For AP Taken, group A included patients with 0–500 mL of AP removed, or less than mean − 1 SD of the entire population (n = 15). Group B included patients with 501–1299 mL removed, or mean − 1 SD to mean + 1 SD (n = 60). Group C included patients with ≥1300 mL removed, or greater than mean + 1 SD (n = 14). For %AP Given, group A included those with <10% returned (n = 26), group B included those with 11%–89% returned (n = 34), and group C included those with >90% returned (n = 28). Patients with 0 mL AP Taken (n = 10) were included in group C for %AP Given. A separate analysis was created comparing patients with 0 mL AP Taken (n = 7) vs. ≥1 mL AP Taken (n = 82).
Anesthesia Management
Patients received 0.5–5.0 mg of Versed in the preoperative care unit, followed by the placement of two 16-gauge intravenous lines. After arriving in the operative suite, a radial or brachial arterial line was placed, followed by a continuous cardiac output pulmonary artery catheter, inserted through an internal jugular introducer. Induction was accomplished by 5.0–10.0 mg Versed, 0.5–1.0 mg Fentanyl, and 7.0–10.0 mg of pancuronium (cisatracurium or vecuronium were occasionally used in lieu of Pavulon to maintain a heart rate <100 bpm).

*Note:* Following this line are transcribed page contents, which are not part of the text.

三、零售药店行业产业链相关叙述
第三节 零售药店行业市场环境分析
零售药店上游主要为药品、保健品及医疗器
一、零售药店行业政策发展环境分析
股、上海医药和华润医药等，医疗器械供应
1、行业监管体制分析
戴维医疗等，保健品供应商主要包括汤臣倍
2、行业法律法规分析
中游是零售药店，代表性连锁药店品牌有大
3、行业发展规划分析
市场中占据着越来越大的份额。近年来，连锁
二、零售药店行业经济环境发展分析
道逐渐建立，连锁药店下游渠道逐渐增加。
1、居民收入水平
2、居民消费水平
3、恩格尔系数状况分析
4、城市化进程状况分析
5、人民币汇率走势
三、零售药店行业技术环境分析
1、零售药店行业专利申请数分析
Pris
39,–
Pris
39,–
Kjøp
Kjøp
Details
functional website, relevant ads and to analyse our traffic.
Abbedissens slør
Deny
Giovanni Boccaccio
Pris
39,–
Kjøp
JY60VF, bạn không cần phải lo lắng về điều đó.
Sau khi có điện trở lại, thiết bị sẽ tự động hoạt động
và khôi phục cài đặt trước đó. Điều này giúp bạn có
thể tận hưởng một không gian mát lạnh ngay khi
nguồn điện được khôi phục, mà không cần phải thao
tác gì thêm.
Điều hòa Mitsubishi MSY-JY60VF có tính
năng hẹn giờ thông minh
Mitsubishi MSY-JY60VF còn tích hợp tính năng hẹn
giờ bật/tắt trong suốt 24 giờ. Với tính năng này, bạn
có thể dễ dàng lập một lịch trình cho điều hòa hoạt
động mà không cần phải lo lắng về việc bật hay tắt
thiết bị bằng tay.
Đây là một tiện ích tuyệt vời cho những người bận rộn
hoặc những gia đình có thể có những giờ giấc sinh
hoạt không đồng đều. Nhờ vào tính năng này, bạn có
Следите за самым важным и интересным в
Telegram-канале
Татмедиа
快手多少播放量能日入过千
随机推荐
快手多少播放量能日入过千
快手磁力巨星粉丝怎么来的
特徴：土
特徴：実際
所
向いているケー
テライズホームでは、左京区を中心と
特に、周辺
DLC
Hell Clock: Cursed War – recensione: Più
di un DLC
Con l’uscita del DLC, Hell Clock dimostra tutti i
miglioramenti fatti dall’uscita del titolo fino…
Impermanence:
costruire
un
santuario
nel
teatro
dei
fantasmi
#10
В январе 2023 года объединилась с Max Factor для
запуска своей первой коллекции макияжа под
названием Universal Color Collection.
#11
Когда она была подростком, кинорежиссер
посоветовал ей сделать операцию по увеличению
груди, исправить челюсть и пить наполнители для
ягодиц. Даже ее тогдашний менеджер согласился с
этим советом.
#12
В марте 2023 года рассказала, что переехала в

Before CPB, formal anesthesia guidelines were in place to keep fluid administration <1200 ml. Blood pressures were maintained with either neosynephrine and ephedrine or epinephrine infusion through the central line. Fentanyl (as needed), ativan (2 mg), and versed (5–10 mg) were given before initiation of CPB at the discretion of the anesthesia staff. In addition, 1 g of cefazolin was given <60 minutes before skin incision, followed by repeat 1-g doses every 4 hours until closure.
Amicar or aprotinin was used on all cases, with selection based on surgeon preference. If amicar was used, 5 g was infused before CPB. If aprotinin was used, a 1-mL test dose was given, followed by 2,000,000 KIU infused over 30 minutes, followed by a 100,000-KIU/h drip continued through intensive care unit (ICU) arrival.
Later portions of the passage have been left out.